[plt-scheme] strings?
On Sat, 16 Apr 2005, Eli Barzilay might have said:
> On Apr 16, Mike wrote:
> > On Fri, 15 Apr 2005, Matthew Flatt might have said:
> >
> > > SCHEME_BYTE_STR_VAL() should be used only on a value for which
> > > SCHEME_BYTE_STRINGP() produces true.
> > >
> > > SCHEME_CHAR_STR_VAL() should be used only on a value for which
> > > SCHEME_CHAR_STRINGP() produces true.
> > >
> > > The result of SCHEME_CHAR_STR_VAL() is a mzchar*, so I can see why
> > > you're trying to use SCHEME_BYTE_STR_VAL() to get a char*, but it
> > > doesn't work. (The actual layout of byte string and char string values
> > > means that, on a little-endian machine, you end up with one byte when
> > > trying to use a char string as a byte string. But that's just an
> > > artifact of the current data layout.)
> > >
> > > To turn a char string into a byte string, you can use
> > > scheme_char_string_to_byte_string() or
> > > scheme_char_string_to_byte_string_locale(), depending on whether you
> > > want a UTF-8 or locale-based encoding of the string.
> >
> > Thanks for the explanation. I'm still lost.

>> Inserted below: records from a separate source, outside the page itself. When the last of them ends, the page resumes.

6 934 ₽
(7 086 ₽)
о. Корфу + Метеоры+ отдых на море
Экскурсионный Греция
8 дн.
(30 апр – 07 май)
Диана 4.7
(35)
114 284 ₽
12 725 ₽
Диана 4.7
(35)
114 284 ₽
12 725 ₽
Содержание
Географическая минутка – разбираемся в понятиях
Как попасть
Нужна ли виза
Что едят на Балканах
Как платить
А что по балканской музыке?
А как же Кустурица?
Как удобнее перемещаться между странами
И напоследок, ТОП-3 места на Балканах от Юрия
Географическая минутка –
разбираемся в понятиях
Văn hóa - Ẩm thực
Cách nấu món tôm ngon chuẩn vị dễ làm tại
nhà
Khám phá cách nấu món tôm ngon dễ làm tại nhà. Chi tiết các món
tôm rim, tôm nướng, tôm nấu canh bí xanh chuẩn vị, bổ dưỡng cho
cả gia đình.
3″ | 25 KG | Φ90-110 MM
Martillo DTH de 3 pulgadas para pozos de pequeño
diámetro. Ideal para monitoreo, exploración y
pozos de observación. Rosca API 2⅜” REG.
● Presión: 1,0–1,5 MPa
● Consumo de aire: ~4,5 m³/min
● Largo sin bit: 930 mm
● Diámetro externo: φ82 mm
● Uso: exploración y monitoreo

> > I accept that mzscheme uses a multibyte representation internally,
> > and that the use of scheme strings works internally. I want to
> > extract a string from inside mzscheme and give that string
> > as a null-terminated string to a C function. That function
> > could be (and is) sqlite_open() or ot could be fopen() for
> > opening a file for custom processing, etc.
> >
> > How do I extract the string from mzscheme to give to the C function?
>
> The internal representation is UCS-4: it's a Unicode encoding that
> uses 4 bytes for each character. Most C library functions will expect
> a simple NUL-terminated string, either plain ASCII or using an
> encoding like UTF-8 or something based on your locale. You need to
> somehow convert Scheme strings into a sequence of NUL-terminated
> bytes. There are three options for that:
>
> 1. MzScheme has a `bytes' (or byte strings) type which is similar to
> plain C strings. This is used in places where you want a simple
> sequence of NUL-terminated characters -- it corresponds to a C
> `char*'. The syntax for these things on the Scheme side is #"blah
> blah". If you use these things from Scheme, then on the C side you
> should use SCHEME_BYTE_STRINGP to test for these values and
> SCHEME_BYTE_STR_VAL to extract the contained (NUL-terminated)
> char*.
>
> 2. If you don't want to deal with byte-strings on the Scheme side, you
> can provide a Scheme interface that will do the conversion. For
> example, you implement a `foo-bytes' function in C, then you write
> a Scheme wrapper function that looks like:
>
> (define (foo str)
> (foo-bytes (string->bytes/utf-8 str)))
>
> This wrapper will convert the string to a UTF-8 encoded bytes.
> There is also `string->bytes/locale' and `string->bytes/latin-1'
> for other encodings, if you only deal with ASCII they will all do
> the same.
>
> 3. If you want to do this conversion in C so you never deal with byte
> strings in Scheme, then you should use the C functions that Matthew
> pointed at: `scheme_char_string_to_byte_string' or
> `scheme_char_string_to_byte_string_locale' which will convert a
> Scheme string to a NUL-terminated char* -- they correspond to the
> `bytes->string/utf-8' and `bytes->string/locale'.
Thanks for the even more detailed explanation. I finally am able to
put some code together to get what I was looking for. This is
my fault in understanding and no fault at all of the explanations.
What I finally have is:
Scheme_Object **argv;
char *dbname, *msg;
Scheme_Object *so;
so = scheme_char_string_to_byte_string(argv[0]);
dbname = SCHEME_BYTE_STR_VAL(so);
(void) fprintf(stderr, "dbname='%s'\n", dbname);
(void) fflush(stdout);
sqlite_open(dbname, 0, &msg);
Thanks everyone for all the help. Now on to my next problem. :)
Mike